他慌忙解释:“忙,给你打电话用的都是打工买的手机!”
江曰午竖起大拇指,似乎当他就在面前,边踱步边说。
他走到了阳台上,看着空旷的街道大声说:“厉害,我打心眼儿里佩服!”
突然想起孝余的父亲,他便问了一句:“家里还好吧?”
于孝余停了一下回答:“没事儿,挺好的,婉楠这些年,她有联系过你吗?”
“没有”话题的终止导致两人都沉默了,他们不想提起另一个名字,她显得更遥远。
“都过去了,你去哪上学了?”江曰午期待他的回答。
于孝余毫不犹豫地说:“上海的一个普通二本,她不正是住在那里吗,我觉得可能会见到她”
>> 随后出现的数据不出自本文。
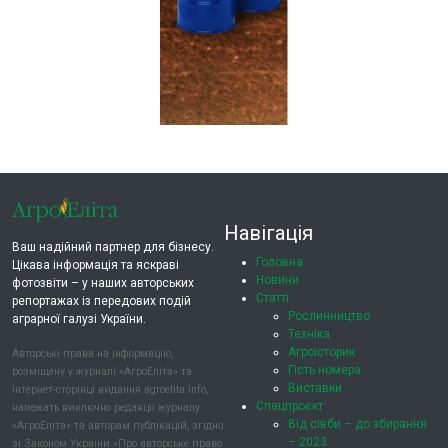
Навігація
Ваш надійний партнер для бізнесу.
Головна
Цікава інформація та яскраві
Новини
фотозвіти – у наших авторських
Статті
репортажах із передових подій
Рослинництво
аграрної галузі України.
Техніка
Агроісторик
Авторські права на інформацію,
Гість номера
розміщену у журналі «АгроЕліта» та
Виставки
інтернет-сторінці видання agroelita.info,
Спецпроєкт
належать виключно редакції журналу
Від сівби – до збирання
«АгроЕліта» та авторам публікацій, згідно
– 2023
зі Законом України «Про авторське право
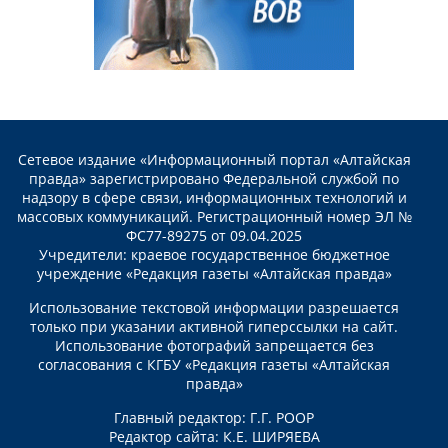
Сетевое издание «Информационный портал «Алтайская
правда» зарегистрировано Федеральной службой по
надзору в сфере связи, информационных технологий и
массовых коммуникаций. Регистрационный номер ЭЛ №
ФС77-89275 от 09.04.2025
Учредители: краевое государственное бюджетное
учреждение «Редакция газеты «Алтайская правда»
Использование текстовой информации разрешается
только при указании активной гиперссылки на сайт.
Использование фотографий запрещается без
согласования с КГБУ «Редакция газеты «Алтайская
правда»
Главный редактор: Г.Г. РООР
Редактор сайта: К.Е. ШИРЯЕВА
江曰午见他有这样的勇气,鼓励他说:“希望吧,毕竟你这些年最爱的是她”
似乎他们还在聊天,可江曰午已经回到了五年前,那年真的是难忘,也许这样的惨剧在之前就有预示。
初一时,或许是秋季的回光返照,连续几天阳光明媚,他连穿件薄毛衣都觉得在冒汗。
一到了十二月,寒潮降临,下课时同学们都缩在教室里不愿出去,同桌张志权热的时候换下衣服,偏偏冷起来脂肪不顶用,在课堂上睡得昏死一样。
教室门突然被打开,冷风顿时扑进来,所有人都打颤着,老师扶正了眼镜没说出话,因为走进来的人是校长。
在校长的带领下,一个肥胖得像头两脚猪一样的中年人走了进来。此人一副高傲自大的模样,江曰午还以为这是学校的领导,中年人的目光扫视过来,落在他这边。
中年人大步走来,看到熟睡的张志权,发了疯一样揪起来打他。之后叫嚷着要让他出去打工,校长全程都站在门口与老师小声说话,班里人寂静无声,只剩下中年人的咆哮。
之后校长把这件事作为反面事例,在校园广播里大加渲染。